Synthesis and Characterisation of Hydrogels Based on Poly (N-Vinylcaprolactam) with Diethylene Glycol Diacrylate.

作者信息

Halligan Elaine, Tie Billy Shu Hieng, Colbert Declan Mary, Alsaadi Mohamad, Zhuo Shuo, Keane Gavin, Geever Luke M

机构信息

Polymer, Recycling, Industrial, Sustainability and Manufacturing (PRISM) Center, Technological University of the Shannon, Midlands Midwest, Dublin Road, N37 HD68 Athlone, Co. Westmeath, Ireland.

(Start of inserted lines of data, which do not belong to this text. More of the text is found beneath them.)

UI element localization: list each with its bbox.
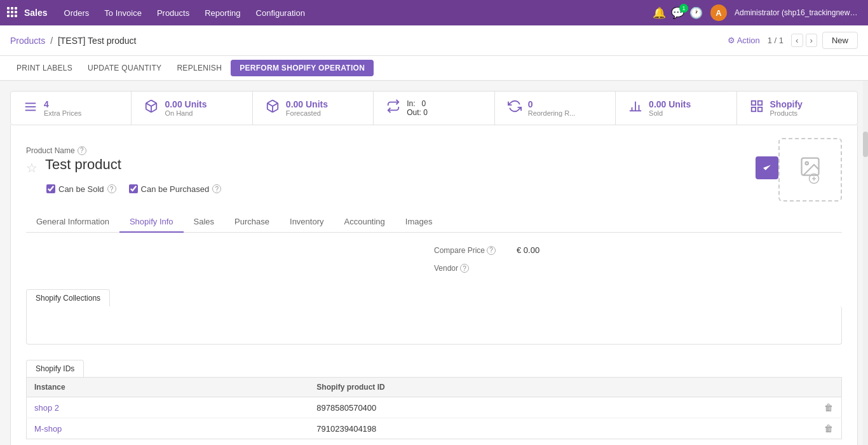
save-button[interactable]	[756, 156, 778, 179]
product-name-help-icon[interactable]: ?	[78, 146, 86, 155]
compare-price-help-icon[interactable]: ?	[487, 246, 496, 255]
page-navigation: ‹ ›	[791, 34, 817, 47]
stat-shopify-products[interactable]: Shopify Products	[737, 92, 857, 125]
breadcrumb-current: [TEST] Test product	[58, 36, 136, 46]
shopify-collections-tab[interactable]: Shopify Collections	[26, 289, 110, 306]
prev-page-button[interactable]: ‹	[791, 34, 803, 47]
page-info: 1 / 1	[768, 36, 783, 45]
replenish-button[interactable]: REPLENISH	[170, 60, 228, 76]
product-name-section: Product Name ? ☆	[26, 146, 778, 194]
table-row: M-shop 7910239404198 🗑	[27, 418, 842, 439]
reordering-value: 0	[528, 99, 576, 109]
shopify-ids-tab[interactable]: Shopify IDs	[26, 360, 84, 377]
table-header-row: Instance Shopify product ID	[27, 378, 842, 397]
product-image-placeholder[interactable]	[778, 138, 842, 202]
svg-rect-8	[15, 15, 17, 17]
nav-reporting[interactable]: Reporting	[198, 6, 247, 20]
shopify-products-label: Products	[770, 109, 803, 117]
new-button[interactable]: New	[822, 32, 858, 49]
chat-icon[interactable]: 💬 1	[671, 6, 684, 20]
box-icon	[144, 99, 158, 117]
arrows-icon	[386, 99, 400, 117]
table-row: shop 2 8978580570400 🗑	[27, 397, 842, 418]
action-toolbar: PRINT LABELS UPDATE QUANTITY REPLENISH P…	[0, 56, 868, 81]
list-icon	[24, 100, 37, 117]
breadcrumb: Products / [TEST] Test product	[10, 36, 136, 46]
shopify-operation-button[interactable]: PERFORM SHOPIFY OPERATION	[231, 60, 374, 76]
delete-row-button[interactable]: 🗑	[824, 423, 833, 434]
tab-accounting[interactable]: Accounting	[334, 212, 395, 233]
product-name-input[interactable]	[45, 156, 748, 173]
breadcrumb-separator: /	[50, 36, 55, 46]
stat-reordering[interactable]: 0 Reordering R...	[495, 92, 616, 125]
stat-extra-prices[interactable]: 4 Extra Prices	[11, 92, 132, 125]
svg-rect-19	[757, 101, 761, 105]
next-page-button[interactable]: ›	[806, 34, 817, 47]
table-cell-instance: shop 2	[27, 397, 309, 418]
svg-rect-2	[15, 7, 17, 10]
reorder-icon	[508, 99, 522, 117]
stat-on-hand[interactable]: 0.00 Units On Hand	[132, 92, 252, 125]
delete-row-button[interactable]: 🗑	[824, 402, 833, 413]
table-cell-instance: M-shop	[27, 418, 309, 439]
can-be-sold-checkbox[interactable]: Can be Sold ?	[46, 184, 116, 194]
app-name: Sales	[24, 8, 48, 18]
nav-icons: 🔔 💬 1 🕐 A Administrator (shp16_trackingn…	[653, 4, 862, 21]
header-actions: ⚙ Action 1 / 1 ‹ › New	[728, 32, 858, 49]
sold-value: 0.00 Units	[649, 99, 691, 109]
in-value: In: 0	[407, 99, 428, 108]
compare-price-row: Compare Price ? € 0.00	[434, 245, 842, 255]
product-name-header: ☆	[26, 156, 778, 179]
stat-sold[interactable]: 0.00 Units Sold	[616, 92, 736, 125]
vendor-help-icon[interactable]: ?	[460, 264, 469, 273]
nav-products[interactable]: Products	[151, 6, 196, 20]
breadcrumb-bar: Products / [TEST] Test product ⚙ Action …	[0, 25, 868, 56]
nav-orders[interactable]: Orders	[58, 6, 96, 20]
can-be-purchased-checkbox[interactable]: Can be Purchased ?	[129, 184, 222, 194]
svg-rect-7	[11, 15, 13, 17]
tab-shopify-info[interactable]: Shopify Info	[119, 212, 184, 233]
sold-label: Sold	[649, 109, 691, 117]
user-name[interactable]: Administrator (shp16_trackingnewone....	[735, 8, 862, 17]
tab-images[interactable]: Images	[395, 212, 443, 233]
tab-purchase[interactable]: Purchase	[224, 212, 280, 233]
compare-vendor-area: Compare Price ? € 0.00 Vendor ?	[26, 245, 842, 289]
favorite-star-icon[interactable]: ☆	[26, 160, 37, 175]
breadcrumb-parent[interactable]: Products	[10, 36, 45, 46]
can-be-purchased-help-icon[interactable]: ?	[212, 184, 221, 193]
product-header-row: Product Name ? ☆	[26, 138, 842, 202]
action-button[interactable]: ⚙ Action	[728, 36, 760, 45]
stats-bar: 4 Extra Prices 0.00 Units On Hand	[10, 91, 858, 125]
can-be-sold-label: Can be Sold	[58, 184, 104, 194]
product-name-label-row: Product Name ?	[26, 146, 778, 155]
tab-sales[interactable]: Sales	[184, 212, 225, 233]
shopify-ids-content: Instance Shopify product ID shop 2 89785…	[26, 377, 842, 445]
bell-icon[interactable]: 🔔	[653, 6, 666, 20]
table-cell-delete: 🗑	[817, 418, 842, 439]
svg-rect-5	[15, 11, 17, 13]
clock-icon[interactable]: 🕐	[689, 6, 703, 20]
tab-general[interactable]: General Information	[26, 212, 119, 233]
update-quantity-button[interactable]: UPDATE QUANTITY	[81, 60, 168, 76]
svg-rect-4	[11, 11, 13, 13]
can-be-sold-help-icon[interactable]: ?	[107, 184, 116, 193]
product-name-label: Product Name	[26, 146, 75, 155]
nav-to-invoice[interactable]: To Invoice	[98, 6, 148, 20]
add-line-link[interactable]: Add a line	[26, 439, 78, 445]
vendor-row: Vendor ?	[434, 264, 842, 273]
print-labels-button[interactable]: PRINT LABELS	[10, 60, 79, 76]
nav-configuration[interactable]: Configuration	[250, 6, 311, 20]
scrollbar-thumb[interactable]	[863, 132, 868, 157]
shopify-ids-tbody: shop 2 8978580570400 🗑 M-shop 7910239404…	[27, 397, 842, 439]
extra-prices-value: 4	[44, 99, 81, 109]
col-product-id: Shopify product ID	[309, 378, 816, 397]
svg-rect-18	[751, 101, 755, 105]
stat-forecasted[interactable]: 0.00 Units Forecasted	[253, 92, 374, 125]
stat-in-out[interactable]: In: 0 Out: 0	[374, 92, 494, 125]
user-avatar[interactable]: A	[710, 4, 727, 21]
tab-inventory[interactable]: Inventory	[280, 212, 334, 233]
col-instance: Instance	[27, 378, 309, 397]
svg-rect-3	[7, 11, 10, 13]
compare-price-value: € 0.00	[517, 245, 539, 255]
grid-icon[interactable]	[6, 6, 18, 20]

CONFIRM Centre for Smart Manufacturing, University of Limerick, V94 T9PX Limerick, Co. Limerick, Ireland.

出版信息

Gels. 2023 May 25;9(6):439. doi: 10.3390/gels9060439.

DOI:10.3390/gels9060439
PMID:37367110
原文链接:https://pmc.ncbi.nlm.nih.gov/articles/PMC10298195/
Abstract

Poly (N-vinylcaprolactam) is a polymer that is biocompatible, water-soluble, thermally sensitive, non-toxic, and nonionic. In this study, the preparation of hydrogels based on Poly (N-vinylcaprolactam) with diethylene glycol diacrylate is presented. The N-Vinylcaprolactam-based hydrogels are synthesised by using a photopolymerisation technique using diethylene glycol diacrylate as a crosslinking agent, and Diphenyl (2, 4, 6-trimethylbenzoyl) phosphine oxide as a photoinitiator. The structure of the polymers is investigated via Attenuated Total Reflectance-Fourier Transform Infrared Spectroscopy. The polymers are further characterised using differential scanning calorimetry and swelling analysis. This study is conducted to determine the characteristics of P (N-vinylcaprolactam) with diethylene glycol diacrylate, including the addition of Vinylacetate or N-Vinylpyrrolidone, and to examine the effects on the phase transition. Although various methods of free-radical polymerisation have synthesised the homopolymer, this is the first study to report the synthesis of Poly (N-vinylcaprolactam) with diethylene glycol diacrylate by using free-radical photopolymerisation, using Diphenyl (2, 4, 6-trimethylbenzoyl) phosphine oxide to initiate the reaction. FTIR analysis shows that the NVCL-based copolymers are successfully polymerised through UV photopolymerisation. DSC analysis indicates that increasing the concentration of crosslinker results in a decrease in the glass transition temperature. Swelling analysis displays that the lower the concentration of crosslinker present in the hydrogel, the quicker the hydrogels reach their maximum swelling ratio.

摘要

聚(N-乙烯基己内酰胺)是一种具有生物相容性、水溶性、热敏性、无毒且呈非离子性的聚合物。在本研究中,介绍了基于聚(N-乙烯基己内酰胺)与二乙二醇二丙烯酸酯制备水凝胶的方法。以N-乙烯基己内酰胺为基础的水凝胶是通过使用二乙二醇二丙烯酸酯作为交联剂、二苯基(2,4,6-三甲基苯甲酰基)氧化膦作为光引发剂的光聚合技术合成的。通过衰减全反射傅里叶变换红外光谱对聚合物的结构进行了研究。使用差示扫描量热法和溶胀分析对聚合物进行了进一步表征。进行本研究是为了确定聚(N-乙烯基己内酰胺)与二乙二醇二丙烯酸酯的特性,包括添加醋酸乙烯酯或N-乙烯基吡咯烷酮,并研究其对相变的影响。尽管各种自由基聚合方法已合成了均聚物,但本研究首次报道了通过自由基光聚合,使用二苯基(2,4,6-三甲基苯甲酰基)氧化膦引发反应来合成聚(N-乙烯基己内酰胺)与二乙二醇二丙烯酸酯。傅里叶变换红外光谱分析表明,基于N-乙烯基己内酰胺的共聚物通过紫外光聚合成功聚合。差示扫描量热法分析表明,交联剂浓度的增加导致玻璃化转变温度降低。溶胀分析显示,水凝胶中存在的交联剂浓度越低,水凝胶达到其最大溶胀率的速度就越快。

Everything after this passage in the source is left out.